▶

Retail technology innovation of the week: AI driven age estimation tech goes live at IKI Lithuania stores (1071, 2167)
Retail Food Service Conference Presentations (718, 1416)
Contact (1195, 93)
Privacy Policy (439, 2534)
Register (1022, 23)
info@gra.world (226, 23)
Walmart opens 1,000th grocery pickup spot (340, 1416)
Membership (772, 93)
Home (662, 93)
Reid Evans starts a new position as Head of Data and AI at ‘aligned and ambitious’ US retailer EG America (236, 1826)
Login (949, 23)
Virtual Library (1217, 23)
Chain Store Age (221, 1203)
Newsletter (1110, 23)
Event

◀

Problem details: Each entry should be duplicated exactly as it was given.

Task answer:
Retail technology innovation of the week: AI driven age estimation tech goes live at IKI Lithuania stores (1071, 2167)
Retail Food Service Conference Presentations (718, 1416)
Contact (1195, 93)
Privacy Policy (439, 2534)
Register (1022, 23)
info@gra.world (226, 23)
Walmart opens 1,000th grocery pickup spot (340, 1416)
Membership (772, 93)
Home (662, 93)
Reid Evans starts a new position as Head of Data and AI at ‘aligned and ambitious’ US retailer EG America (236, 1826)
Login (949, 23)
Virtual Library (1217, 23)
Chain Store Age (221, 1203)
Newsletter (1110, 23)
Event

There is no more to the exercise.